The resources, tools and processes in this phase may be used by clients to create their own

The suite of services within the construction phase consists of the following:

  • Actual configuration of  Information repositories, for the storage and maintenance of  customer data.
  • Actual development of vocabularies, including controlled lists, thesauri, taxonomies.
  • Actual development or licensing and integration of specific data Manifold tools such as taggers, templates, automatic classification software, and automatic summarisation software to facilitate Information creation
  • Actual development and integration of linking tools to create and manage relationships between and within content
  • employment and training of staff to manage and carry out Information creation and maintenance
  • migration of existing Information to the new framework
  • mapping of existing schemas, Information or vocabularies to integrate with the new framework
  • development, reconfiguration or licensing, and integration of search software
  • set-up and documentation of processes
  • testing of systems, data and processes
  • project management
  • project reviews with the client.

 3.         Maintenance

Maintenance covers the actual creation and updating of Information & Data Manifold, either by the client or by RWCS on behalf of the client.

Where the client is indirectly  serving data hosting : RWCS services may include:

  • hosting the repository
  • provision of id s and data services
  • updating  taxonomies
  • advising on best practice
  • extending information framework to accommodate new material or activities.

Where RWCS is creating the information framework, the services may additionally include:

  • creation and updating of information framework
  • linking of related information framework
  • regular reporting on outputs information framework
  • monitoring of costs..

4.         Deployment

RWCS also offers services around the deployment of information frameworks, i.e. the facilities required by users may be staff deploying the information framework to help them manage the collection, or anyone wishing to search the collection.

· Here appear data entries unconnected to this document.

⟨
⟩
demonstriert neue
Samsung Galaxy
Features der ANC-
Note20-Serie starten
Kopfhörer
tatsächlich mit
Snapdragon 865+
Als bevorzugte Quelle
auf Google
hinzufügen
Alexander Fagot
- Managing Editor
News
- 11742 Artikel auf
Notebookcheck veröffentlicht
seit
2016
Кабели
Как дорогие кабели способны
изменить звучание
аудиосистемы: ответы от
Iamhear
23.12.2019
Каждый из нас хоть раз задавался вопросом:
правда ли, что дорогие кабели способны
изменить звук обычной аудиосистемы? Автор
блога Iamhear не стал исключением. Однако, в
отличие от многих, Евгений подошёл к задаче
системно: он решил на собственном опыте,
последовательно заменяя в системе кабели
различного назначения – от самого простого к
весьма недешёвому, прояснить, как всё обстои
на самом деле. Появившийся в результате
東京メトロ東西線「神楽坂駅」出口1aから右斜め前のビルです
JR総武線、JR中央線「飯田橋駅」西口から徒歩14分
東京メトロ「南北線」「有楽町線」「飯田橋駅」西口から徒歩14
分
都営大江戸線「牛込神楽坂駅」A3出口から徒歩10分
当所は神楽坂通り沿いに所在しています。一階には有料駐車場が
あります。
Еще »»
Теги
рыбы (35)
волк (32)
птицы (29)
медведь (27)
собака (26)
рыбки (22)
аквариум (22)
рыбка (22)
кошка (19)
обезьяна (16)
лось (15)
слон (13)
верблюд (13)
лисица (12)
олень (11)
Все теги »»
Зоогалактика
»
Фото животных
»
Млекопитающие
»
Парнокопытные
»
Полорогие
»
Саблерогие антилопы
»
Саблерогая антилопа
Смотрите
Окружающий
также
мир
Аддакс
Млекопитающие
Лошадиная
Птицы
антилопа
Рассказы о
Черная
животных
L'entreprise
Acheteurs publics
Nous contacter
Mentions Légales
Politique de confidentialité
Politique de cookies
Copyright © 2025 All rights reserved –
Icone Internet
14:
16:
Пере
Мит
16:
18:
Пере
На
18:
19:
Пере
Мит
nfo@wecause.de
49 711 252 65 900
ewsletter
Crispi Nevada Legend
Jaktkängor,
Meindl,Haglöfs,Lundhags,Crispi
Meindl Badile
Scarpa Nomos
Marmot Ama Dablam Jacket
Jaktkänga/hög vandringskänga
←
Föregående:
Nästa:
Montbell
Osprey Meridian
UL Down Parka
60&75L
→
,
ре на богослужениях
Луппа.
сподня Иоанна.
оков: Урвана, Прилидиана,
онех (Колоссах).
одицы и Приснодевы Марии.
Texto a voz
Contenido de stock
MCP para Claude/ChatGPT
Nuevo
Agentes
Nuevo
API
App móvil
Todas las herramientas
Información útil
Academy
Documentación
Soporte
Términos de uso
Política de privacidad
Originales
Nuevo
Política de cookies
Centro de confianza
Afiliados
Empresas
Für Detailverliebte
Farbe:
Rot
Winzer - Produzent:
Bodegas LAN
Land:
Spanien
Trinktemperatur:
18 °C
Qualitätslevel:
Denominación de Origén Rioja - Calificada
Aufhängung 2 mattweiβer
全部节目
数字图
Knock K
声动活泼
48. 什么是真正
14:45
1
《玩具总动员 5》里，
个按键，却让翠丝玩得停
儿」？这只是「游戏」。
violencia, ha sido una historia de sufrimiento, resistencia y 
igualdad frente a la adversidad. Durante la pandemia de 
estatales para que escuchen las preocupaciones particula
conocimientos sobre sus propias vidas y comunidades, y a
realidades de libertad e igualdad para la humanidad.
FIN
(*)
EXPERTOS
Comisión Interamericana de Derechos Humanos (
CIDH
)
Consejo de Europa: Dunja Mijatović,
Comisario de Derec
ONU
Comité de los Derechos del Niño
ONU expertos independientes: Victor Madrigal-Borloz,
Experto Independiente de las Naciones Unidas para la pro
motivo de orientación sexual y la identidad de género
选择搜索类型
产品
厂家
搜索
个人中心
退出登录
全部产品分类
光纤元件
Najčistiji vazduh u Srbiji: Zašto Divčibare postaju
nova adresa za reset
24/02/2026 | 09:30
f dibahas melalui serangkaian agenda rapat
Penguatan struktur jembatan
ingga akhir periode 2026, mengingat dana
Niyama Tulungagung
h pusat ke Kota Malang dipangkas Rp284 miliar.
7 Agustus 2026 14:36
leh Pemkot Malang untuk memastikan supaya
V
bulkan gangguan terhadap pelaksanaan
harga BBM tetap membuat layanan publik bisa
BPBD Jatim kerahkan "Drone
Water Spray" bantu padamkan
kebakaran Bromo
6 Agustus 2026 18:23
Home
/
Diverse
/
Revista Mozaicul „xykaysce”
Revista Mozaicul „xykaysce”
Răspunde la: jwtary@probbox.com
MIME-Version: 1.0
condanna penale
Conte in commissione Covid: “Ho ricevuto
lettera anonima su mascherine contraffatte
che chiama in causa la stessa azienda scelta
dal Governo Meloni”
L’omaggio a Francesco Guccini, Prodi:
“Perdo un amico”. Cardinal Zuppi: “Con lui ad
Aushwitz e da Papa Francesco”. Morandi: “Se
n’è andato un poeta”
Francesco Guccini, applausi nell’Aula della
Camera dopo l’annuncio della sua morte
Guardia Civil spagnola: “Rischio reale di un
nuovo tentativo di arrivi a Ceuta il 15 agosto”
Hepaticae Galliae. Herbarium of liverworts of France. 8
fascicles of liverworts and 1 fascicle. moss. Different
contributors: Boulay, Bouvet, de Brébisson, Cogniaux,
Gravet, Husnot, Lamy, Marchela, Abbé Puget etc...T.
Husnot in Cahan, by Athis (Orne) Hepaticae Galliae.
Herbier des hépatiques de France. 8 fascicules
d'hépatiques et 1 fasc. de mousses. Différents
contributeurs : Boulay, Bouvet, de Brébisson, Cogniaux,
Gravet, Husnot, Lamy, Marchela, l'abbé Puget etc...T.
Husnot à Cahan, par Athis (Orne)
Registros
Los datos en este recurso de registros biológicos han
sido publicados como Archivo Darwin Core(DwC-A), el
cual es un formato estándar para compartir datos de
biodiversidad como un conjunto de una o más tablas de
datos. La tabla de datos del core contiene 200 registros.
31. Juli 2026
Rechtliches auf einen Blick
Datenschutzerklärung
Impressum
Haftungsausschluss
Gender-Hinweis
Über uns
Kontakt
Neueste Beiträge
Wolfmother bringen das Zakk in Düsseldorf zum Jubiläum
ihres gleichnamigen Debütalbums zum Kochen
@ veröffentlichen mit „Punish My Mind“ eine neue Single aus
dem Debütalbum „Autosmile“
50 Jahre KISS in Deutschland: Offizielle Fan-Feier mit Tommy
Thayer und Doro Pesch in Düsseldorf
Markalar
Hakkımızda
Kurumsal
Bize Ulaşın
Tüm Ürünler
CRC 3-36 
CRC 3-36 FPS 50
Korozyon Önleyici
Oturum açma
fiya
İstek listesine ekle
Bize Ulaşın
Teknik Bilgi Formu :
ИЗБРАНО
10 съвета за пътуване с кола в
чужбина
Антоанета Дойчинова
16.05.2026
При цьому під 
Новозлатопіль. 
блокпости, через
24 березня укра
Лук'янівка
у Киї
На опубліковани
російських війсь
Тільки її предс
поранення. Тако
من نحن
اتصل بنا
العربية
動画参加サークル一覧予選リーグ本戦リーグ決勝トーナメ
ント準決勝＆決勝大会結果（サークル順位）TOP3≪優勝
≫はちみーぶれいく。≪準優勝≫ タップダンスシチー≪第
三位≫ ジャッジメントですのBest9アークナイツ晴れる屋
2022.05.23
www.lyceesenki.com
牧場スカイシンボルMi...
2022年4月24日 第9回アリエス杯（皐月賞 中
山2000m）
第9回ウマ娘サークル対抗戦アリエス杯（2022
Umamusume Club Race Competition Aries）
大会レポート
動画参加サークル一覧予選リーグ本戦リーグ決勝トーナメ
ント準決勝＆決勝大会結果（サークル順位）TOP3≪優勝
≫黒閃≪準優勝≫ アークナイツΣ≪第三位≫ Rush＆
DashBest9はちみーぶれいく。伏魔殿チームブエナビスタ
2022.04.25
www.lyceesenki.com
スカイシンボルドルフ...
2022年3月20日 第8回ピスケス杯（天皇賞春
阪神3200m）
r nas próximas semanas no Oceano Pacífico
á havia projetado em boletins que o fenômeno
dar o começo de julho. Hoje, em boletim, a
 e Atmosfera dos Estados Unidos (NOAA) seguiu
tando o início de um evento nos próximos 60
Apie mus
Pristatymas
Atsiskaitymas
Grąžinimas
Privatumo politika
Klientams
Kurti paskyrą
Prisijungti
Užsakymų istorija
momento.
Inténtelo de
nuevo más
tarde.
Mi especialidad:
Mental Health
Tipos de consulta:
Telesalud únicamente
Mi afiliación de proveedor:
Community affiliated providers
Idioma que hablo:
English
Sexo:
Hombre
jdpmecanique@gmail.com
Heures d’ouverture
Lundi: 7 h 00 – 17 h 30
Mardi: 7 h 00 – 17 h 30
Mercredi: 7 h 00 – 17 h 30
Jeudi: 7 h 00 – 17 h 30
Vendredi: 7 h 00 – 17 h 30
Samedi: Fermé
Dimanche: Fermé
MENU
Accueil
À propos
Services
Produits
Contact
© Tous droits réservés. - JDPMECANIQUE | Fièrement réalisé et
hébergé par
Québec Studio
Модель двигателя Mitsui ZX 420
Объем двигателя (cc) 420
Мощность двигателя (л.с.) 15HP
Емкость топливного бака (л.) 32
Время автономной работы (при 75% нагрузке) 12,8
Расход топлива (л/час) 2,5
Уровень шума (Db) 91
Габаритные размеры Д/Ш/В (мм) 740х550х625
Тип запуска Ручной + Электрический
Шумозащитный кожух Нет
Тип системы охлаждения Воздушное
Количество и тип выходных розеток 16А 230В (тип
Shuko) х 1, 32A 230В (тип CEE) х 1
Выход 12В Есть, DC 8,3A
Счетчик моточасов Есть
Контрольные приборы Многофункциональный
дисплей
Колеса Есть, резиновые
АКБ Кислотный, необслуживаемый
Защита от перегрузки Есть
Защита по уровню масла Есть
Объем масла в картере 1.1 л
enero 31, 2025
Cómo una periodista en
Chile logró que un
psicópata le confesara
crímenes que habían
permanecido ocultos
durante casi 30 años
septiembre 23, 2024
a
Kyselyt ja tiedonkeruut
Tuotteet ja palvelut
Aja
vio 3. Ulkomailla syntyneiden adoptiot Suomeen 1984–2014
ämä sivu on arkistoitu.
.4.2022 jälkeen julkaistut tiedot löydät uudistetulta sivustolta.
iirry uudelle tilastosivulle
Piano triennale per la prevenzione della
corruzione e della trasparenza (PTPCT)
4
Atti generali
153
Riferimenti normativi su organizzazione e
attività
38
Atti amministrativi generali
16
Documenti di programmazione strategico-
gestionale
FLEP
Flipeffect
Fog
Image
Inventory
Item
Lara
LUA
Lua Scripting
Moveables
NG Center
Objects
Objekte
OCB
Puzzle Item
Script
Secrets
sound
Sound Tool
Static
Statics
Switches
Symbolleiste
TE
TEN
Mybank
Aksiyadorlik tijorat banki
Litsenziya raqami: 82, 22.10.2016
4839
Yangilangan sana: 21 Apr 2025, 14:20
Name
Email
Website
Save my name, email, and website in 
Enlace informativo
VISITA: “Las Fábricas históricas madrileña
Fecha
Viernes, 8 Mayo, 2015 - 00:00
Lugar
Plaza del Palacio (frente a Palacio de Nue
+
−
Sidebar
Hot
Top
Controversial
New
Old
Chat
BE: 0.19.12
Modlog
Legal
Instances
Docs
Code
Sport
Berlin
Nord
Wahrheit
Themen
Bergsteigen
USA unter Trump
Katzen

Users are expected to be carrying out one or more of the following activities:

  • resource discovery (searching on any element or part thereof; browsing)
  • workflow management (e.g. version control)
  • records management (e.g. identifying documents for disposal)
  • rights management
  • relationship management

5.         Other RWCS services also include:

    • provision of tools for searching and browsing
    • provision of filtering tools
    • provision of workflow tools
    • provision of navigation tools
    • reviewing and recommending improvements to the client’s information services based on the new framework.